Our flagship ‘La Bohème’ is an ‘Icon of Sustainability’. Launched in 1913, she was the last Swedish schooner built for sail alone, with no engine until 1926.
A 34-metre topmast gaff schooner, she is one of the world’s oldest great wooden trading schooners having been in continuous operation for more than 105 years. ‘La Bohème’ has a feminine charm, a swan-like grace and a quick and lively response to a breeze.
From Poland in the east to Norway in the west she worked commercially for over 50 years as a Baltic trader carrying a range of cargoes throughout the greater Baltic Sea. She sailed through two world wars, countless storms and miles of sea ice to deliver such cargo as Swedish pink granite bound for the Empire State Building in New York, Polish coal for Denmark, ball bearings destined for the German military and Norwegian saltpetre for making dynamite.
Built from sustainable Scandinavian pine and Baltic oak, she is rigged for short-handed voyaging and will outlast four similar sized steel and diesel vessels, delivering exceptional long-term economic benefits as a research vessel.
Her former owner of almost 50 years used her for private weekend voyages with friends, exploring Sweden’s myriad fjords, vast inland lakes and nearby Kattegat.

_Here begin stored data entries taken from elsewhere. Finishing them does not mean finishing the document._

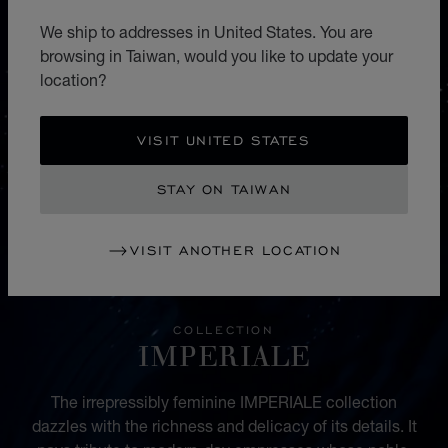
We ship to addresses in United States. You are
browsing in Taiwan, would you like to update your
location?
VISIT UNITED STATES
STAY ON TAIWAN
VISIT ANOTHER LOCATION
COLLECTION
IMPERIALE
The irrepressibly feminine IMPERIALE collection
dazzles with the richness and delicacy of its details. It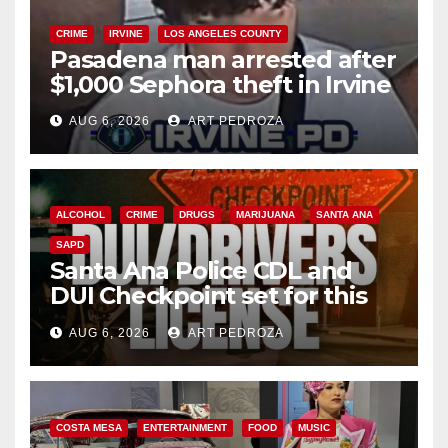
CRIME
IRVINE
LOS ANGELES COUNTY
Pasadena man arrested after
$1,000 Sephora theft in Irvine
AUG 6, 2026
ART PEDROZA
ALCOHOL
CRIME
DRUGS
MARIJUANA
SANTA ANA
SAPD
Santa Ana Police CDL and
DUI Checkpoint set for this
Friday night, August 7
AUG 6, 2026
ART PEDROZA
COSTA MESA
ENTERTAINMENT
FOOD
MUSIC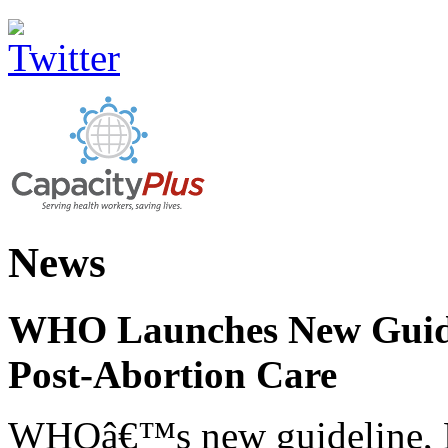
News
WHO Launches New Guidel
Post-Abortion Care
WHOâ€™s new guideline, He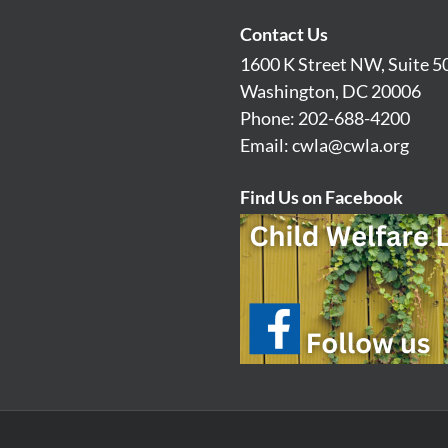
Contact Us
1600 K Street NW, Suite 5
Washington, DC 20006
Phone: 202-688-4200
Email:
cwla@cwla.org
Find Us on Facebook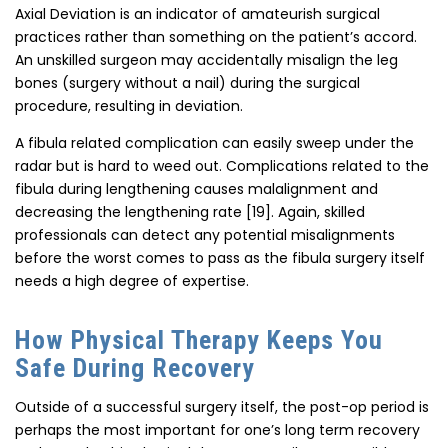
Axial Deviation is an indicator of amateurish surgical
practices rather than something on the patient’s accord.
An unskilled surgeon may accidentally misalign the leg
bones (surgery without a nail) during the surgical
procedure, resulting in deviation.
A fibula related complication can easily sweep under the
radar but is hard to weed out. Complications related to the
fibula during lengthening causes malalignment and
decreasing the lengthening rate [19]. Again, skilled
professionals can detect any potential misalignments
before the worst comes to pass as the fibula surgery itself
needs a high degree of expertise.
How Physical Therapy Keeps You
Safe During Recovery
Outside of a successful surgery itself, the post-op period is
perhaps the most important for one’s long term recovery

Leading the fleet: Cover photograph on a book of Swedish classic boats
A unique feature of this vessel is that she has been extensively documented in a treasure trove of historical papers, dating from 1913.

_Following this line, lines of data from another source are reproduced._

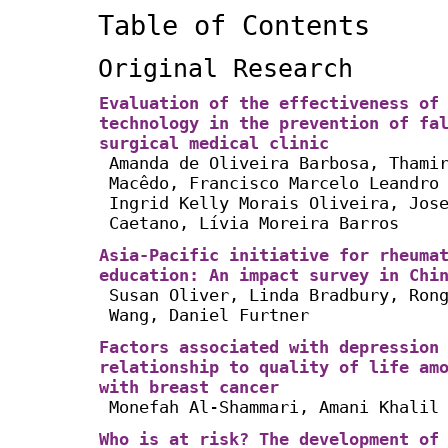
Table of Contents
Original Research
Evaluation of the effectiveness of
technology in the prevention of fa
surgical medical clinic
Amanda de Oliveira Barbosa, Thami
Macêdo, Francisco Marcelo Leandro
Ingrid Kelly Morais Oliveira, Jos
Caetano, Lívia Moreira Barros
Asia-Pacific initiative for rheuma
education: An impact survey in Chi
Susan Oliver, Linda Bradbury, Ron
Wang, Daniel Furtner
Factors associated with depression
relationship to quality of life am
with breast cancer
Monefah Al-Shammari, Amani Khalil
Who is at risk? The development of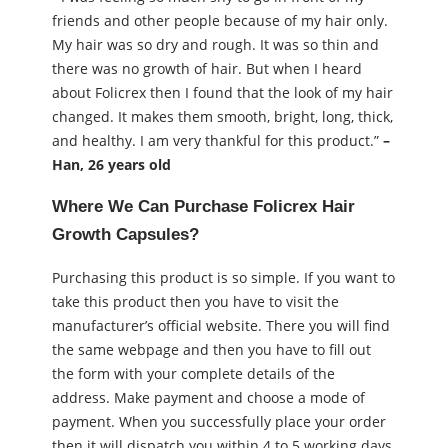
friends and other people because of my hair only.
My hair was so dry and rough. It was so thin and
there was no growth of hair. But when I heard
about Folicrex then I found that the look of my hair
changed. It makes them smooth, bright, long, thick,
and healthy. I am very thankful for this product.”
–
Han, 26 years old
Where We Can Purchase Folicrex Hair
Growth Capsules?
Purchasing this product is so simple. If you want to
take this product then you have to visit the
manufacturer’s official website. There you will find
the same webpage and then you have to fill out
the form with your complete details of the
address. Make payment and choose a mode of
payment. When you successfully place your order
then it will dispatch you within 4 to 5 working days.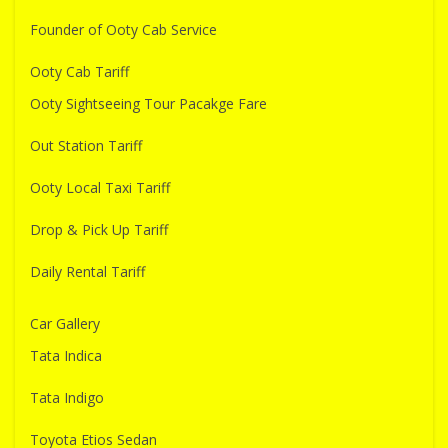
Founder of Ooty Cab Service
Ooty Cab Tariff
Ooty Sightseeing Tour Pacakge Fare
Out Station Tariff
Ooty Local Taxi Tariff
Drop & Pick Up Tariff
Daily Rental Tariff
Car Gallery
Tata Indica
Tata Indigo
Toyota Etios Sedan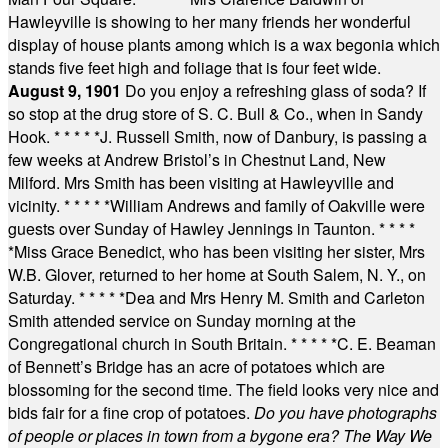
Hawleyville is showing to her many friends her wonderful
display of house plants among which is a wax begonia which
stands five feet high and foliage that is four feet wide.
August 9, 1901
Do you enjoy a refreshing glass of soda? If
so stop at the drug store of S. C. Bull & Co., when in Sandy
Hook.
* * * * *
J. Russell Smith, now of Danbury, is passing a
few weeks at Andrew Bristol’s in Chestnut Land, New
Milford. Mrs Smith has been visiting at Hawleyville and
vicinity.
* * * * *
William Andrews and family of Oakville were
guests over Sunday of Hawley Jennings in Taunton.
* * * *
*
Miss Grace Benedict, who has been visiting her sister, Mrs
W.B. Glover, returned to her home at South Salem, N. Y., on
Saturday.
* * * * *
Dea and Mrs Henry M. Smith and Carleton
Smith attended service on Sunday morning at the
Congregational church in South Britain.
* * * * *
C. E. Beaman
of Bennett’s Bridge has an acre of potatoes which are
blossoming for the second time. The field looks very nice and
bids fair for a fine crop of potatoes.
Do you have photographs
of people or places in town from a bygone era? The Way We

There is a digital archive of hundreds of photos, capturing the vessel’s life and including 20 years of major maintenance work, racing events and life aboard. Documents include newspaper articles, programs, certificates, manuals, books and paintings.
La Bohème was designed and built to handle rough Baltic seas, with their short steep swells and unpredictable weather. Her classic Swedish (fish form) hull, wide and blunt at the stem, and tapering towards a relatively narrow stern, was regarded as providing the fastest cut-through in short steep seas. With her long, low working sail plan, she can hold her canvas when others are forced to reef. Without her 30-ton load she seems light, and jumps easily to a breeze. Hers is a dry deck in seas that would normally see other helms coursing water.
Still going strong after 105 years, she is an ‘Icon of Sustainability’
La Bohème’ has benefitted from being meticulously maintained. Over the last 20 years previous and current owners have spent many hundreds of thousands of euros on extensive works to help ensure she sails through another 100 years.
Since Oceanic Research Institute Founders acquired her in early 2013 she has undergone a full hull re-caulking by German shipwrights. In 2014 she was completely refastened by 4th generation Danish shipwrights. La Bohème was also fully repainted, re-oiled, re-signed and generally refurbished, during Danish summer of 2014. ORI Founders, Earle de Blonville and Jennifer Gidley spent months in Denmark doing much of this refurbishing work themselves.
On deck, we sanded back to clear wood her three deckhouses, deck storage boxes, and stern seating areas and recoated them with several coats of Le Tonkinois, a trusted finish of environmentally friendly natural oil-based ‘varnish’ developed in China more than 300 years ago. It never fades or cracks, and can be easily recoated each year.
Dr. Jennifer Gidley on the sander (above left), admiring her finished work (below left) and celebrating renaming La Bohème (right)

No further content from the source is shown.